Дедушка неопределённо крякнул и очень медленно сел за стол.
Следом спустились мама и папа. Последний с вечера, как всегда, был нормального роста, даже почти не задевал головой потолок.
– Ойкью! Глазам не верю! – воскликнул он, и голос его звучал радостным шелестом листвы.
Папа обхватил Ойкью руками-ветвями и поднял, так что она смогла обнять его за шею.
Папа Ойкью был сыном дриады, которая жила в липе, и могущественного лесного духа: от дриады он унаследовал родство с липой, золотистые глаза и ворох листвы вместо волос, от духа – неустойчивость облика и способность к древнему тайному волшебству.
– Ты выросла, – проговорил он, опуская дочь обратно на пол.
– Я – нет, а вот ты – точно вырос с зимы, – лукаво улыбаясь, проговорила Ойкью, и папа негромко засмеялся.
Они уже почти садились за стол, когда на кухню всё же удосужился явиться проснувшийся Варн. В его сторону обратились четыре пары любопытных глаз. Мама Ойкью решила проявить такт и не стала таращиться на гостя, зато сама Ойкью наблюдала за мальчиком с интересом. Наконец она видела живые эмоции на его лице: замешательство, смущение, лёгкое (а может, и не очень) потрясение. Ойкью ещё помнила, как непростительно смело он вёл себя вчера при встрече с лодочниками, и теперь ей приятно было видеть его растерянным.
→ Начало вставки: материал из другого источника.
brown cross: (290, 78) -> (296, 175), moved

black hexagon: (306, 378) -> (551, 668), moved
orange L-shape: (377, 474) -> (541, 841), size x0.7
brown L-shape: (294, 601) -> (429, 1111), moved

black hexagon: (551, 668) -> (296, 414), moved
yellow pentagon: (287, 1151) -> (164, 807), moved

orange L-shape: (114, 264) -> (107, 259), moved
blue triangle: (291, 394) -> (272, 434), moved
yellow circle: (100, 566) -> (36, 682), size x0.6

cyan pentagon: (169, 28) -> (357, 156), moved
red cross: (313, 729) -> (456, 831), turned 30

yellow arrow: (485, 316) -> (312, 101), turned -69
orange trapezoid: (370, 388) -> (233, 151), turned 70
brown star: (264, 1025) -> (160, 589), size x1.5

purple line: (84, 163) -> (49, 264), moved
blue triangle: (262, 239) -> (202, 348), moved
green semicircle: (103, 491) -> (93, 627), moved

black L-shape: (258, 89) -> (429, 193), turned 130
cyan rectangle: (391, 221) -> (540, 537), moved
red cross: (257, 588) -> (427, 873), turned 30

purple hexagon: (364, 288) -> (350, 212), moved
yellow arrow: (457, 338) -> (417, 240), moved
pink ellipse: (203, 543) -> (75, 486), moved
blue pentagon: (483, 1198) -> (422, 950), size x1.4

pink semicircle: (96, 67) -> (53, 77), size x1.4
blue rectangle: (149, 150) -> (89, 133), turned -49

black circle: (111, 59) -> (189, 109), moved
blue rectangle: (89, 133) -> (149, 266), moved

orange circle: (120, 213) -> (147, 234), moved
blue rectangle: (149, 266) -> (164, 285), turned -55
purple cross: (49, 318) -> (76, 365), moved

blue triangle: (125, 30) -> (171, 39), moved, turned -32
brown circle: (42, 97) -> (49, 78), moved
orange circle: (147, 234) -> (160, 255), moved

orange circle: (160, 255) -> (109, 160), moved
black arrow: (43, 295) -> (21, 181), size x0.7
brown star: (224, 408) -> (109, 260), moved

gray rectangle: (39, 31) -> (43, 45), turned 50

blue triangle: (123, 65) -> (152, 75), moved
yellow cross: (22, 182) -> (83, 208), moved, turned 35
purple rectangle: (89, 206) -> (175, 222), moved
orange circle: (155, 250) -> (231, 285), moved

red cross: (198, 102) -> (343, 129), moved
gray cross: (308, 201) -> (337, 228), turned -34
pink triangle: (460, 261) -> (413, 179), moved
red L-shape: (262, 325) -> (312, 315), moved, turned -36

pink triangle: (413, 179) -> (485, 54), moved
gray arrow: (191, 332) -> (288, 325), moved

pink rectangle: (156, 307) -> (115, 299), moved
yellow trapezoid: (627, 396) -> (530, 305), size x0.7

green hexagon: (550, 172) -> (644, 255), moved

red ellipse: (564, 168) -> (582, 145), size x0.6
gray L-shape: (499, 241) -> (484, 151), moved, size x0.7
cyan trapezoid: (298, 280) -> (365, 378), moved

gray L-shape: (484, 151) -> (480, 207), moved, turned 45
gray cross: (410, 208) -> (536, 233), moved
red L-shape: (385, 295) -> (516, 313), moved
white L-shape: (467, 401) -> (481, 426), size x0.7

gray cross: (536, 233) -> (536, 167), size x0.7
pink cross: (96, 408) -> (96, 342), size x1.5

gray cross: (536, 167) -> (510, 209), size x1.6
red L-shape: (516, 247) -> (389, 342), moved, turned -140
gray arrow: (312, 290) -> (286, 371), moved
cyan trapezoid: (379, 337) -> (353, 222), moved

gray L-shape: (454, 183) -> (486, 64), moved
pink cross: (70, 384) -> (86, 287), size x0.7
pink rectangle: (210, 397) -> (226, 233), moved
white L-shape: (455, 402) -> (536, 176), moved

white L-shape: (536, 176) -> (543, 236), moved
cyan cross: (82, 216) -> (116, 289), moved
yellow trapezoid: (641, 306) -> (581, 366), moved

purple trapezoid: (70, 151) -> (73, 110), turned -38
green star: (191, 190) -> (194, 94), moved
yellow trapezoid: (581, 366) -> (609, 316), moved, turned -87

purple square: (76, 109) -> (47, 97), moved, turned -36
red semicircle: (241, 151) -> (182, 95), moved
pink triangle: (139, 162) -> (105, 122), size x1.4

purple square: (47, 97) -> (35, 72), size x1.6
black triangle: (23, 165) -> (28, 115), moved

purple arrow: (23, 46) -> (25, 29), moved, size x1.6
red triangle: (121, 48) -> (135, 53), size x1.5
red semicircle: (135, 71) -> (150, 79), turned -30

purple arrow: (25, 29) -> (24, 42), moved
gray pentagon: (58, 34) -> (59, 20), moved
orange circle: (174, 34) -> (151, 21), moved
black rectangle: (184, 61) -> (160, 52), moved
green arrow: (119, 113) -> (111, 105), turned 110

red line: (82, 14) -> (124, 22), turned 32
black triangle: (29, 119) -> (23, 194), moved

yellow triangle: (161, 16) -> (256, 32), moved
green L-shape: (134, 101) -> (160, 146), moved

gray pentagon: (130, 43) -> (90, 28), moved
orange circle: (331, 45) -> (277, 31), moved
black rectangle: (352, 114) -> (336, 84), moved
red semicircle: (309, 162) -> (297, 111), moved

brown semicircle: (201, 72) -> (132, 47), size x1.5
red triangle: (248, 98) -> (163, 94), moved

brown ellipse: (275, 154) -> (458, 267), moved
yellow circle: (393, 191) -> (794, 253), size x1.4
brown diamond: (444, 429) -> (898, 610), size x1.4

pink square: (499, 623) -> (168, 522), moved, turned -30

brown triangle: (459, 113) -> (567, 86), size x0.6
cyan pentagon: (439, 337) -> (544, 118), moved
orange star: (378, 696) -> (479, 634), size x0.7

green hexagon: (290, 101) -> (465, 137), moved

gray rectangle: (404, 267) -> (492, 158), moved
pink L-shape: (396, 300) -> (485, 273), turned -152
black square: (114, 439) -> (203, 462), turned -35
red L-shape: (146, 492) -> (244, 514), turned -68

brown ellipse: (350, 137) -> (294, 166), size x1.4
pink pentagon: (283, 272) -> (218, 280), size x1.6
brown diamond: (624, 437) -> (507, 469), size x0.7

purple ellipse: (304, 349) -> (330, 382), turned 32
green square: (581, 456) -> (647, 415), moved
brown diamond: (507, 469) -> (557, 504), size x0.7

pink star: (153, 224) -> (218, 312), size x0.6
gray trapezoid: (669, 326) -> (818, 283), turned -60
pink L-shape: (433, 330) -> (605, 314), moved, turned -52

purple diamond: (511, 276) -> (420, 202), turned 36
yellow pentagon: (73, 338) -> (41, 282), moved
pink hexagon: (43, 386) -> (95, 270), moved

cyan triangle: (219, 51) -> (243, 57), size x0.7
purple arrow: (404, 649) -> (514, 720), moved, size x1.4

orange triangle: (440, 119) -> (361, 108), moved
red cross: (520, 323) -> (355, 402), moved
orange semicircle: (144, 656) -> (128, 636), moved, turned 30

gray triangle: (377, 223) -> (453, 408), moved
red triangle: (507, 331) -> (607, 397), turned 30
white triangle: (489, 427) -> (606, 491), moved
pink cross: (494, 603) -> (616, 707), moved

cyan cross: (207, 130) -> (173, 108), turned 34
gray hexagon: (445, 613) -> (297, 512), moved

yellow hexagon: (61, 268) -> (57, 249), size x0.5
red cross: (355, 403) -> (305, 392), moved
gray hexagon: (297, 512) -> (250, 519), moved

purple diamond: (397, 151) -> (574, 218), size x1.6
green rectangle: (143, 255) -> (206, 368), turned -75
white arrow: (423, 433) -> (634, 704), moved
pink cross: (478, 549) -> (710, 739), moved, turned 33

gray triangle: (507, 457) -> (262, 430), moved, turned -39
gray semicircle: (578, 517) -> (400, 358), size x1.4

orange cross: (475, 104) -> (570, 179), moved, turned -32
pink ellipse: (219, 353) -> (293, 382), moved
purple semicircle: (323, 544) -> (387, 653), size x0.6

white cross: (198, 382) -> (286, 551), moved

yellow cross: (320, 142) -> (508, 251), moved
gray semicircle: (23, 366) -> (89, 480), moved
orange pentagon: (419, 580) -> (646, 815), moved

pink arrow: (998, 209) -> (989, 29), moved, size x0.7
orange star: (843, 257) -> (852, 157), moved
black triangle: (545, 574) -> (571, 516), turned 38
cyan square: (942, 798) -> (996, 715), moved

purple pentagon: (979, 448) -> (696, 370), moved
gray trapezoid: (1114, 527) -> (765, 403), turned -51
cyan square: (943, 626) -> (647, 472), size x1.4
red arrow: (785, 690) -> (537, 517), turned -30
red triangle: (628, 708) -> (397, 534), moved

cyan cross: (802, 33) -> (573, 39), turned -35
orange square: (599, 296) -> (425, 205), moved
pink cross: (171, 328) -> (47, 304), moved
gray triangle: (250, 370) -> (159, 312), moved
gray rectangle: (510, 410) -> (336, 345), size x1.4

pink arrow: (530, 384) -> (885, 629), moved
Поэтому она не спешила представить Варна семье, вовсю наслаждаясь ситуацией.
– Добрый… Добрый вечер? – в голосе мальчика зазвучали восхитительные вопросительные интонации.
Впрочем, оно и неудивительно: он явно сейчас не знал, стоит ли считать этот вечер добрым.
– Добрый или нет, это потом известно будет, – прокряхтел дедушка. Только он больше, чем Ойкью, любил выбивать окружающих из колеи.
Замешательство Варна, судя по выражению его лица, начало постепенно переходить в панику, поэтому Ойкью сжалилась и, неторопливо заворачивая творог в холодный блинчик, проговорила:
– Это Варн. Я спасла его вчера из лодки Деда, и теперь мы собираемся вместе плыть к Истоку Великой реки. Варн, это бабушка, это дедушка, а это мой папа. Ты можешь тоже сесть за стол, вот здесь, рядом со мной, есть место.
Ойкью подумалось, Варн овладел способностью перемещаться в пространстве со скоростью света – так быстро он оказался сидящим около неё. Впрочем, таращиться на него и так уже перестали – теперь четыре пары любопытных глаз обратились к Ойкью. Она продолжала невозмутимо заворачивать блинчик.
– Никто не знает, есть ли вообще у Великой реки исток, Ойкью, – осторожно заметила мама. – Не думаю, что искать его такая уж хорошая идея. А тебе, Варн, мне кажется, стоит отправиться домой. Твои родители, наверное, беспокоятся?
– Мы с Ойкью заключили соглашение, – на удивление спокойно проговорил мальчик. – И никто, кроме меня, никак не может понять, чего мне стоит делать.
– О как! – Ойкью не удержалась и воздела палец, такой уморительно серьёзный был тон у Варна. – А вообще, это ведь и хорошо, что никто не знает, есть ли у реки исток: мы как раз собираемся выяснить.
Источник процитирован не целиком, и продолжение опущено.